Sound is just air vibrating. A microphone measures this vibration thousands of times per second. This is called the **Sample Rate**.
-   **16,000 Hz (16kHz)**: Used in this project. We measure the air pressure 16,000 times every second.

### The Problem: Raw Audio is Hard to Read
A raw waveform is just a list of amplitutes. It's hard for a Neural Network to find patterns like "pitch" or "tone" in just a list of numbers.

### The Solution: The Spectrogram
We convert Time-Domain signals (Amplitude vs Time) to Frequency-Domain signals (Frequency vs Time).

**Let's Visualize This:**

In [None]:
import sys
import os
sys.path.append(os.path.abspath('../'))

import torch
import torchaudio
import matplotlib.pyplot as plt
import numpy as np
from src.data.dataset import SpokenDigitDataset

# Load a sample
dataset = SpokenDigitDataset('../data/processed')
sample_file, label = dataset.file_list[0]
waveform, sr = torchaudio.load(sample_file)

# 1. The Waveform (Time Domain)
plt.figure(figsize=(10, 4))
plt.plot(waveform.t().numpy())
plt.title(f"Raw Waveform (Digit: {label})")
plt.xlabel("Time")
plt.ylabel("Amplitude")
plt.show()

### The Mel-Spectrogram
We use `MelSpectrogram`. This is a spectrogram adjusted for human hearing (we hear low frequencies better than high ones).

**Why this matters for the model:**
Instead of processing a 1D line of data, the model now sees an **Image** (2D array: Time x Frequency). This allows us to use **CNNs**, which are great at analyzing images!

In [None]:
mel_transform = torchaudio.transforms.MelSpectrogram(sample_rate=16000, n_mels=64)
db_transform = torchaudio.transforms.AmplitudeToDB()

spec = mel_transform(waveform)
spec = db_transform(spec)

plt.figure(figsize=(10, 4))
plt.imshow(spec[0].numpy(), aspect='auto', origin='lower')
plt.title("Mel-Spectrogram (What the Model Sees)")
plt.xlabel("Time")
plt.ylabel("Frequency (Mel)")
plt.colorbar(format='%+2.0f dB')
plt.show()

## Part 3: Deep Learning & CNNs (The "Brain")

We treat this audio problem as an **Image Classification** problem. We want to find the shape of "Zero" vs the shape of "One" on that heatmap above.

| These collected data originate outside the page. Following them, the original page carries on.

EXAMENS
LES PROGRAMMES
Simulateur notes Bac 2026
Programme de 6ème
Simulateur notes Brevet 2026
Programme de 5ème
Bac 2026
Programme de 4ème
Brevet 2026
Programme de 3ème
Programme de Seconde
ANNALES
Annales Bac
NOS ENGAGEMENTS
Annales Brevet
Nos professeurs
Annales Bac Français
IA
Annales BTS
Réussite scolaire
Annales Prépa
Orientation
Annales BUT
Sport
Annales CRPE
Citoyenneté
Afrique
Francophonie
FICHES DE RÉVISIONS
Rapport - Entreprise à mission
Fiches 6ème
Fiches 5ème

### Key Components of our `DeeperCNN`:

1.  **Conv2d (Convolution)**: A small filter (like a magnifying glass) slides over the image. It learns to detect edges, curves, or specific frequency patterns. We stack these to learn complex patterns.
2.  **BatchNorm**: Keeps the math stable. It normalizes inputs so no single unexpected loud noise throws off the whole network.
3.  **ReLU (Activation)**: Allows the network to learn non-linear patterns. Without this, the network is just a linear regression.
4.  **MaxPool**: Downsamples the image. It says, "I saw a feature here, I don't care exactly which pixel, just that it exists in this region."
5.  **Dropout**: Randomly turns off neurons during training. This forces the network to be redundant and robust (prevents overfitting).

---

## Part 4: The Process (What we did)

### Phase 1: The Baseline (`SimpleCNN`)
We started with a small model (30 Epochs). It got ~87% accuracy.
**Issue:** It was "underfitting". It didn't have enough "brain capacity" (neurons) to learn the subtle differences between digits like 1 and 7 in Afaan Oromoo.

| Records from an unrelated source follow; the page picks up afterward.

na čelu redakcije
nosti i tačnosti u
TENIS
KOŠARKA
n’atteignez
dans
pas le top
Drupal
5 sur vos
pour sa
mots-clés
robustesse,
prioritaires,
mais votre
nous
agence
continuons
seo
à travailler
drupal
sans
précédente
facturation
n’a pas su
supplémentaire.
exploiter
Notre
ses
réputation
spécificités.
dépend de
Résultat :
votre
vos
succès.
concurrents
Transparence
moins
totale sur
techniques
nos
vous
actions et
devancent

### Phase 2: Optimization (`DeeperCNN` + SpecAugment)
1.  **More Layers**: We went from 16->32 channels to 32->64->128->200+ channels. This gave the model more capacity.
2.  **SpecAugment**: We randomly erased blocks of time or frequency during training. This forced the model to learn context. "If I can't hear the start of the word, can I guess it from the end?"

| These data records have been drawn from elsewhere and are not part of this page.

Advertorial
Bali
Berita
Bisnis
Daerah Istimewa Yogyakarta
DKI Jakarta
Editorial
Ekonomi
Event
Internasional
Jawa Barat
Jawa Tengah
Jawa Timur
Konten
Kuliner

**Result**: 91.94% Accuracy.

### Phase 3: The Ceiling
We ran a Grid Search (trying many learning rates). The results saturated at ~92%. This suggests we are limited by the **Data**, not the model. To improve further, we would need thousands more samples, or to use **Transfer Learning** (using a model pre-trained on Google/Facebook data).

---

## Part 5: Future Steps (What YOU should do)

1.  **Collect Data**: The best code cannot fix bad/small data. Record yourself saying digits 100 times and add it to the folders.
2.  **Transfer Learning**: Look into `Wav2Vec 2.0`. It's a transformer model (like GPT) for audio.
3.  **Deploy**: You already have `app.py`. Host it on Streamlit Cloud or HuggingFace Spaces to share directly with users.